Talking about banks, one is offering 4% for savers


----------



## mrypg9 (Apr 26, 2008)

Alcalaina said:


> Or not, as the case may be! The banks are so desperate to shift their repos they are still trying to persuade people to take out 100% mortgages - people who could lose their jobs at any moment.


Yesterday driving down to Gibraltar for Quorn and gin we saw billboards advertising properties with* 110%* mortgages.
When will people and financial institutions learn??
Now that is a practice that the Government could easily stamp out by legislation.


----------



## 90199 (Mar 21, 2010)

Many years ago, I bought a new house with a 100% mortgage, worked well for me.


----------



## Alcalaina (Aug 6, 2010)

Hepa said:


> Many years ago, I bought a new house with a 100% mortgage, worked well for me.

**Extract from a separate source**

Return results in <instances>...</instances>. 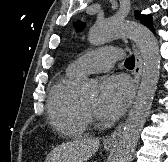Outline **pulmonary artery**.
Instances as JSON below:
<instances>
[{"label":"pulmonary artery","instance_id":"obj_1","mask_svg":"<svg viewBox=\"0 0 168 162\" xmlns=\"http://www.w3.org/2000/svg\"><path fill=\"white\" fill-rule=\"evenodd\" d=\"M122 54V50L116 47L99 48L77 58L69 69L77 75L105 72L113 67Z\"/></svg>","mask_w":168,"mask_h":162}]
</instances>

But things were different then! Yours was hardly "sub-prime", I bet, or taken on at a time when house prices were falling dramatically.

What bank is offering 4% btw?


----------



## MaidenScotland (Jun 6, 2009)

When I was looking to buy last year I had the option of renting a repossession with the option to buy at the value of my date of entry less the rent I had paid.. the rent was just over 200 euros a month for a 4 bedroom apartment.

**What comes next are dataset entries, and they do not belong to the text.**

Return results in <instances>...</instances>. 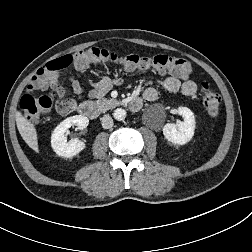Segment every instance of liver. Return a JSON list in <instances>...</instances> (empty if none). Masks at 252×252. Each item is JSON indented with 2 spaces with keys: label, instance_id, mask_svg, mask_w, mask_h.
Listing matches in <instances>:
<instances>
[{
  "label": "liver",
  "instance_id": "1",
  "mask_svg": "<svg viewBox=\"0 0 252 252\" xmlns=\"http://www.w3.org/2000/svg\"><path fill=\"white\" fill-rule=\"evenodd\" d=\"M18 131L26 144L35 152H39L37 131L34 125L28 121L20 112L16 114Z\"/></svg>",
  "mask_w": 252,
  "mask_h": 252
}]
</instances>
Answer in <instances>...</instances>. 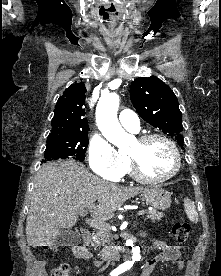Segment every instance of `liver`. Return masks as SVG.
I'll return each mask as SVG.
<instances>
[{
	"label": "liver",
	"instance_id": "6515ba94",
	"mask_svg": "<svg viewBox=\"0 0 221 276\" xmlns=\"http://www.w3.org/2000/svg\"><path fill=\"white\" fill-rule=\"evenodd\" d=\"M146 189L123 187L91 174L83 164L67 160L38 171L26 220L29 246H52L61 228L70 229L82 211L103 223L127 200Z\"/></svg>",
	"mask_w": 221,
	"mask_h": 276
}]
</instances>
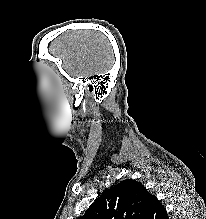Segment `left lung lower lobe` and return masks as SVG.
Here are the masks:
<instances>
[{
    "label": "left lung lower lobe",
    "instance_id": "left-lung-lower-lobe-1",
    "mask_svg": "<svg viewBox=\"0 0 206 219\" xmlns=\"http://www.w3.org/2000/svg\"><path fill=\"white\" fill-rule=\"evenodd\" d=\"M147 219H168L166 209L155 196L151 200V210Z\"/></svg>",
    "mask_w": 206,
    "mask_h": 219
}]
</instances>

I was going to do this but then saw my wee house in Novelda and fell in love with it.


----------



## 90199 (Mar 21, 2010)

Caixa


----------



## Alcalaina (Aug 6, 2010)

Hepa said:


> Caixa


Found it eventually - I think you mean Caixa Catalunya, which is one of the flaky ones, and that's over 3 years. Depósito Bonificado 4% Caixa Catalunya - Bankimia.com. La Caixa, which I'm with, is only offering around 2%. Hardly worth tying up my rapidly dwindling stash of euros for a year. I think I´ll follow the advice in the blue voting box on the right of this page and buy a load of wine.


----------



## 90199 (Mar 21, 2010)

No, La Caixa


----------



## Alcalaina (Aug 6, 2010)

Hepa said:


> No, La Caixa


Oh. Could you send me a link then?


----------



## 90199 (Mar 21, 2010)

I don't have a link.

It was being offered earlier this week in the bank 4% for 3 months. They tried to get me to invest, however I declined, I get better returns elsewhere, without having to transfer more Sterling into a risky Euro.


----------



## gus-lopez (Jan 4, 2010)

The banks 'only'need 62 billion to balance the books! 
Sabadell,BBVA & Caixabank don't need anything. :clap2:


----------